Some recipes work out as new favorites, some food experiments definitely end up as a check mark in the "not for us" column.I'd recently read a recipe on the WholeFoods site for simple pancakes that had me drooling in anticipation.
Always a sucker over "Breakfast for Dinner", I'd planned on fixing this recipe for Oatmeal-Apple pancakes for dinner Saturday night along with some delicious Pederson's Uncured Apple Smoked bacon that was - catch this - on special at Wheatsville with a members-only coupon.
Not since the oxymoronic jacket craze of the late 70's early 80's has the term "members only" evoked such a (positive this go round) response from me.At Wheatsville, as if shopping there is not reward enough, you get all sorts of rewards for being a member. One of which is this cute board in the front of the store with pink coupons (at least this month they've been pink- I've no idea if they change colors) giving members additional savings off the already lower Wheatie pricing.
Anyhoo - BACON. Natural bacon on discount. Need I say more?
I gathered the short list of ingredients for the pancakes, threw them into the blender as instructed, and fired up my skillet. We were not only going to have breakfast for dinner but we were going to have by golly pancakes with syrup and bacon. WooHOO, baby!Only. The pancakes turned out way way too much like the unleavened bread they pinch off for communion at my church. Which is to say, thick, evocative of old style school paste, and I had to seriously fight the little voice in the back of my head that kept saying "the body of Christ broken for you - with syrup" as I chewed my dinner.
When I pressed my hub for his opinion later, he agreed that whatever those were, they were not his idea of what pancakes should be.
We did both eat the full complement of pancakes per plate. They were not inedible. They simply weren't anything at all delightful to throw into an otherwise guaranteed to please combination of maple syrup and bacon.
I used McCann's steel cut oats as a starting point. Perhaps if I used more standardized oats the texture and flavor would have been more what we expected. I've had those oats around for a while. Can they go bad? Other people tried the recipe and rated it with 4 out of 5 stars. Since you pulverize the oats in a blender to make the batter, I didn't figure using McCann's would be a problem.

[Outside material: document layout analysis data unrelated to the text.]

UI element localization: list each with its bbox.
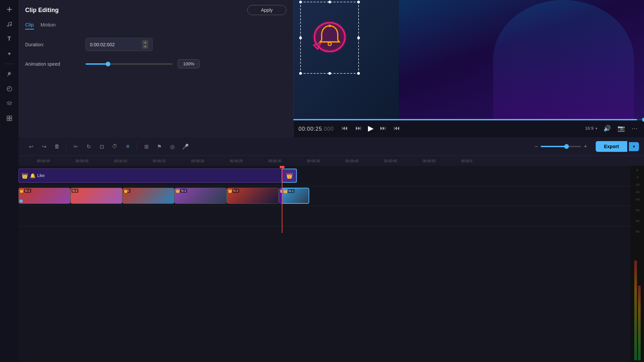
handle-middle-right[interactable]: [357, 37, 360, 39]
redo-button[interactable]: ↪: [38, 141, 50, 152]
step-forward-button[interactable]: ⏭: [379, 123, 387, 133]
crop-button[interactable]: ⊡: [96, 141, 107, 152]
sidebar-divider-1: [4, 64, 14, 64]
overlay-button[interactable]: ⊞: [141, 141, 152, 152]
video-clip-2[interactable]: fx·2: [70, 188, 122, 204]
sidebar-icon-plus[interactable]: [3, 3, 15, 15]
toolbar-divider-2: [137, 142, 137, 151]
neon-bell-sticker: [310, 18, 350, 58]
more-options-button[interactable]: ⋯: [630, 123, 639, 133]
preview-progress-thumb[interactable]: [642, 118, 644, 122]
sticker-clip-crown: 👑: [286, 173, 293, 179]
handle-bottom-right[interactable]: [357, 72, 360, 75]
sidebar-icon-music[interactable]: [3, 18, 15, 30]
toolbar: + ↩ ↪ 🗑 ✂ ↻ ⊡ ⏱ ≡ ⊞ ⚑ ◎ 🎤 − + Export ▼: [0, 137, 644, 156]
mic-button[interactable]: 🎤: [180, 141, 191, 152]
svg-rect-6: [10, 116, 12, 118]
ruler-marks: 00:00:00 00:00:05 00:00:10 00:00:15 00:0…: [37, 159, 644, 163]
vu-bar-right: [638, 286, 641, 360]
speed-slider-thumb[interactable]: [106, 62, 110, 66]
handle-bottom-left[interactable]: [299, 72, 302, 75]
preview-progress-fill: [293, 119, 637, 120]
zoom-control: − +: [535, 143, 587, 150]
duration-decrement[interactable]: ▼: [142, 45, 148, 49]
stabilize-button[interactable]: ◎: [167, 141, 178, 152]
volume-button[interactable]: 🔊: [602, 123, 612, 133]
handle-top-center[interactable]: [328, 1, 331, 3]
apply-button[interactable]: Apply: [247, 5, 286, 15]
ruler-mark-6: 00:00:30: [268, 159, 307, 163]
undo-button[interactable]: ↩: [25, 141, 37, 152]
duration-button[interactable]: ⏱: [109, 141, 120, 152]
time-main: 00:00:25: [299, 126, 322, 132]
clip5-crown: 👑: [228, 189, 232, 193]
step-back-button[interactable]: ⏭: [354, 123, 363, 133]
export-button[interactable]: Export: [596, 141, 627, 152]
svg-point-2: [7, 25, 9, 26]
delete-button[interactable]: 🗑: [51, 141, 63, 152]
tracks-content: 👑 🔔 Like 👑 👑 fx·1: [18, 166, 631, 362]
video-clip-1[interactable]: 👑 fx·1: [18, 188, 70, 204]
vu-label-minus20: -20: [635, 198, 639, 201]
video-clip-5[interactable]: 👑 fx·2: [227, 188, 279, 204]
sidebar-icon-layers[interactable]: [3, 98, 15, 110]
zoom-thumb[interactable]: [564, 144, 569, 149]
svg-rect-5: [7, 116, 9, 118]
clip5-label: fx·2: [232, 189, 239, 193]
video-clip-4[interactable]: 👑 fx·2: [174, 188, 226, 204]
duration-spinners: ▲ ▼: [142, 40, 148, 49]
sidebar-icon-color[interactable]: [3, 83, 15, 95]
handle-middle-left[interactable]: [299, 37, 302, 39]
clip7-label: fx·1: [288, 189, 295, 193]
sticker-label: Like: [37, 173, 45, 178]
animation-speed-label: Animation speed: [25, 61, 86, 67]
ruler-mark-10: 00:00:50: [423, 159, 461, 163]
preview-progress-bar[interactable]: [293, 119, 644, 120]
duration-increment[interactable]: ▲: [142, 40, 148, 44]
speed-slider-track[interactable]: [86, 63, 173, 65]
edit-panel: Clip Editing Apply Clip Motion Duration:…: [18, 0, 293, 137]
adjust-button[interactable]: ≡: [122, 141, 133, 152]
sticker-crown-icon: 👑: [21, 173, 28, 179]
zoom-out-button[interactable]: −: [535, 143, 538, 150]
toolbar-divider-1: [66, 142, 66, 151]
sidebar-icon-modules[interactable]: [3, 112, 15, 124]
handle-top-right[interactable]: [357, 1, 360, 3]
time-faded: .000: [322, 126, 334, 132]
handle-top-left[interactable]: [299, 1, 302, 3]
sidebar-icon-text[interactable]: T: [3, 33, 15, 45]
play-button[interactable]: ▶: [368, 124, 374, 133]
handle-bottom-center[interactable]: [328, 72, 331, 75]
edit-panel-header: Clip Editing Apply: [25, 5, 286, 15]
video-clip-7-selected[interactable]: 👑 fx·1: [282, 188, 309, 204]
skip-to-end-button[interactable]: ⏮: [392, 123, 401, 133]
tab-bar: Clip Motion: [25, 22, 286, 29]
preview-timestamp: 00:00:25.000: [299, 126, 334, 132]
sidebar-icon-magic[interactable]: [3, 68, 15, 80]
duration-label: Duration:: [25, 42, 86, 47]
export-dropdown-button[interactable]: ▼: [629, 142, 639, 151]
skip-to-start-button[interactable]: ⏮: [340, 123, 349, 133]
duration-input-wrapper[interactable]: 0:00:02:002 ▲ ▼: [86, 38, 153, 51]
ruler-mark-0: 00:00:00: [37, 159, 75, 163]
zoom-slider[interactable]: [541, 146, 581, 147]
clip4-label: fx·2: [180, 189, 187, 193]
redo-action-button[interactable]: ↻: [83, 141, 94, 152]
duration-value: 0:00:02:002: [90, 42, 115, 47]
snapshot-button[interactable]: 📷: [616, 123, 626, 133]
preview-panel: 00:00:25.000 ⏮ ⏭ ▶ ⏭ ⏮ 16:9 ▼ 🔊 📷 ⋯: [293, 0, 644, 137]
cut-button[interactable]: ✂: [70, 141, 81, 152]
sidebar-icon-sticker[interactable]: ✦: [3, 48, 15, 60]
zoom-in-button[interactable]: +: [584, 143, 587, 150]
tab-motion[interactable]: Motion: [41, 22, 56, 29]
video-clip-3[interactable]: fx·2 👑: [122, 188, 174, 204]
flag-button[interactable]: ⚑: [154, 141, 165, 152]
sticker-clip-selected[interactable]: 👑: [282, 169, 297, 183]
sticker-track-item-like[interactable]: 👑 🔔 Like: [18, 169, 282, 183]
tab-clip[interactable]: Clip: [25, 22, 34, 29]
svg-point-12: [328, 24, 331, 27]
sticker-selection-box[interactable]: [300, 2, 359, 74]
zoom-fill: [541, 146, 565, 147]
ruler-mark-8: 00:00:40: [345, 159, 384, 163]
timeline-ruler: 00:00:00 00:00:05 00:00:10 00:00:15 00:0…: [0, 156, 644, 166]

For us, a swing and a miss. Given any choice I'd (much) rather eat pancakes made with that out of the box quick batter. If I am going to get a cake that dense and chewy, I think I'd prefer something savory.The bacon, on the other hand, was so good that even though I had plans to use the remainder of the bacon for a BLT lunch the next day, my husband begged and cajoled and finally convinced me that he should get just ONE more slice for being such a good sport about the oatmeal-apple Nopecakes.
How about you? Ever tried a recipe you were sure was going to be a winner only it wasn't?
2 comments:
dare i risk being a blaspheme here, but me and pancakes just don't mix. there like christmas socks to me. you know, there they are, all wrapped up in syrupy buttery goodness, and three bites into them, you see them for what they really are, socks.
but i like bacon.
and, not every recipe works out right, especially from some granola place like whole foods... ahem.
No blasphemy taken.
I like good pancakes, but they have to be fluffy, light, with their own buttery salty goodness to play against the sweet sticky mapledy syrup glaze. Mmmmmm. Paaaancakes.
These were way too earnest and chewy to be pancakes. Pan socks? Maybe that's IT, exactly.
I was talking about bringing an Austin newbie over to W'ville and the person I was talking to said that newbie'd have to watch out after or they'd end up tattooed/pierced as well. {Like there is something wrong with that???}
Point is "granola place" is definitely in the eye of the beholder.